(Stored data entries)
------------------------------------------------------------

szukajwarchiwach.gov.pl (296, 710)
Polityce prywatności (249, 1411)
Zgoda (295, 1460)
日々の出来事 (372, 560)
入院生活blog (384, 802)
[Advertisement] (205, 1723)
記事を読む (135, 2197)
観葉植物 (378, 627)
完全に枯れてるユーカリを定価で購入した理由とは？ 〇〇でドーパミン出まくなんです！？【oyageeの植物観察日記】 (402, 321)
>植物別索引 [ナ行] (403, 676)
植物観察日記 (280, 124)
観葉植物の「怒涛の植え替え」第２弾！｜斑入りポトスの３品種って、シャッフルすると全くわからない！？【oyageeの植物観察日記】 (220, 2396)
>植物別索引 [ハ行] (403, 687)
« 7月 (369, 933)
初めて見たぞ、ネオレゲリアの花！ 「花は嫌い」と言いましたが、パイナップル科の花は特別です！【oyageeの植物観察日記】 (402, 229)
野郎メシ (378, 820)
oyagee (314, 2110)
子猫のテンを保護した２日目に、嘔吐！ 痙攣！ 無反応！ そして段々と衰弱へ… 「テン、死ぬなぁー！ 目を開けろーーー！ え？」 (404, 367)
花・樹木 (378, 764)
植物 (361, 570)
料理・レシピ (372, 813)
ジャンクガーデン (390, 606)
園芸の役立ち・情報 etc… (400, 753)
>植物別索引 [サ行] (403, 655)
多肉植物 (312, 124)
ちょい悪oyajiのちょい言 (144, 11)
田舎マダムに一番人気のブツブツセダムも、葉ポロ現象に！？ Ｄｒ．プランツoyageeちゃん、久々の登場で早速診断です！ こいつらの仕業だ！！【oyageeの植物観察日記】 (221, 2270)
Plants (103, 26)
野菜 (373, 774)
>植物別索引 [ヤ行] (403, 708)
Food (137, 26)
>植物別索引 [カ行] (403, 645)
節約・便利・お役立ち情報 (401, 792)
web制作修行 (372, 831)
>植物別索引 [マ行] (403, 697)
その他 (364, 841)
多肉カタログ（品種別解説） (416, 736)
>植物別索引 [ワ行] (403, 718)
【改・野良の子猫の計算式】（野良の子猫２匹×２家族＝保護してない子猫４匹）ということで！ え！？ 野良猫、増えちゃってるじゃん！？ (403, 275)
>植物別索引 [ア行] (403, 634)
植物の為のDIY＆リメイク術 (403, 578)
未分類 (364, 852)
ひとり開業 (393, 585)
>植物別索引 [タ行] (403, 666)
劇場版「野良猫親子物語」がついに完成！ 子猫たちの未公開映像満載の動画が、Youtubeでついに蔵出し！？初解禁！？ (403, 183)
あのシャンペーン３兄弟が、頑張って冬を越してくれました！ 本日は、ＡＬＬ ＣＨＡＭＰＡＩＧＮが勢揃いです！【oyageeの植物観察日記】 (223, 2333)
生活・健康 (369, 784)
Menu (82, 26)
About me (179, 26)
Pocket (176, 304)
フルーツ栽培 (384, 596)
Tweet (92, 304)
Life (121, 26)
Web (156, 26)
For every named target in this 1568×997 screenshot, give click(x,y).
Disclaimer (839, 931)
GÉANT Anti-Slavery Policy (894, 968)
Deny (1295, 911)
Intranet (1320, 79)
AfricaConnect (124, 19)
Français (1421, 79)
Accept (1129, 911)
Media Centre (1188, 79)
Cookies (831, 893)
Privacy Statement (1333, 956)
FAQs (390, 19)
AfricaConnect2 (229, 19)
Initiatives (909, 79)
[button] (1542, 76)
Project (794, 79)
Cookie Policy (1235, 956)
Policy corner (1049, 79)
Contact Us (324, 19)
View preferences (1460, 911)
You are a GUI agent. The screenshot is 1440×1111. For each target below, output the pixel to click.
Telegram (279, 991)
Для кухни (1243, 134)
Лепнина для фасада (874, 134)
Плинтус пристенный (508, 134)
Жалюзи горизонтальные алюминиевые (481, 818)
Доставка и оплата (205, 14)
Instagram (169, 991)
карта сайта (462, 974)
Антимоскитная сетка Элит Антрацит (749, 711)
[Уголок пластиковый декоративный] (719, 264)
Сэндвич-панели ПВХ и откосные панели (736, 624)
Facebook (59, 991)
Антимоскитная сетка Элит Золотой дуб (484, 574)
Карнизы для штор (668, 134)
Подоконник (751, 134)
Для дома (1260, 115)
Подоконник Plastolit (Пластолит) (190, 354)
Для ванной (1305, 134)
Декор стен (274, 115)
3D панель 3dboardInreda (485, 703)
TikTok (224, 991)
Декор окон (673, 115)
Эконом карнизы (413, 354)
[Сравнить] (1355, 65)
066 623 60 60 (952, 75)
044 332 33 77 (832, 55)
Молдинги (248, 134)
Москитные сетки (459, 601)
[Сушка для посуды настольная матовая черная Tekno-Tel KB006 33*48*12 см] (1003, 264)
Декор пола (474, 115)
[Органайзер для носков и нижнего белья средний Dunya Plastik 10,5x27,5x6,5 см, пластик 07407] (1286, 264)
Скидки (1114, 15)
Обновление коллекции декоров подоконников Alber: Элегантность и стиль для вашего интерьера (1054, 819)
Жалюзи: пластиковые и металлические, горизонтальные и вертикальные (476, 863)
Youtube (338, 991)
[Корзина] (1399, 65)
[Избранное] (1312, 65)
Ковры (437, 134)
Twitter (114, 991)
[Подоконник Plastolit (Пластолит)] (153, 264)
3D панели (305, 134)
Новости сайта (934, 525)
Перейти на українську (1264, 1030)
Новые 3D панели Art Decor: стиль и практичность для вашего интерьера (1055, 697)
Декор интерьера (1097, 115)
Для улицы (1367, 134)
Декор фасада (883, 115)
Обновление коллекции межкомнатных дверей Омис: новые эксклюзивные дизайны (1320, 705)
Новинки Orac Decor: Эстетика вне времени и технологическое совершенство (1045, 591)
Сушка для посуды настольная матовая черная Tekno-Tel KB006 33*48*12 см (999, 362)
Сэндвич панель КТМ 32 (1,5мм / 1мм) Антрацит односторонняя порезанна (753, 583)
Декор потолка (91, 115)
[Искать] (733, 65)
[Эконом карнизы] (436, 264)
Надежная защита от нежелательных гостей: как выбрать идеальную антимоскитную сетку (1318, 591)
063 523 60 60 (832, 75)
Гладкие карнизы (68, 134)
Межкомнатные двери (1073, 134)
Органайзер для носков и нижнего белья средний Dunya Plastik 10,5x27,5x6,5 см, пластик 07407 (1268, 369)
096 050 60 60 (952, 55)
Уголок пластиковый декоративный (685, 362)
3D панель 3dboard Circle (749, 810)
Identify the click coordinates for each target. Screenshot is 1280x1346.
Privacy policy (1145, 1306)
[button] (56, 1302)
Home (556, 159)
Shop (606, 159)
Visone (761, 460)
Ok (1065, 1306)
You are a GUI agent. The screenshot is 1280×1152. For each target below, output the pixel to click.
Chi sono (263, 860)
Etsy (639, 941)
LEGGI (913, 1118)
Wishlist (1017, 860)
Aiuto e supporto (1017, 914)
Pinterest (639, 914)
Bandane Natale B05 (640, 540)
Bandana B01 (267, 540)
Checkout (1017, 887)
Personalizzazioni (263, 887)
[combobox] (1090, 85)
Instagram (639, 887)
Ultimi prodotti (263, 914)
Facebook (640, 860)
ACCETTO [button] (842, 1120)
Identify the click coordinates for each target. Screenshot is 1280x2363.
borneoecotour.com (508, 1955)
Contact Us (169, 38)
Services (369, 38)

------------------------------------------------------------

◆ TASK DESCRIPTION: Copy all lines from the data that hold the word "носков".

◆ TASK OUTPUT:
[Органайзер для носков и нижнего белья средний Dunya Plastik 10,5x27,5x6,5 см, пластик 07407] (1286, 264)
Органайзер для носков и нижнего белья средний Dunya Plastik 10,5x27,5x6,5 см, пластик 07407 (1268, 369)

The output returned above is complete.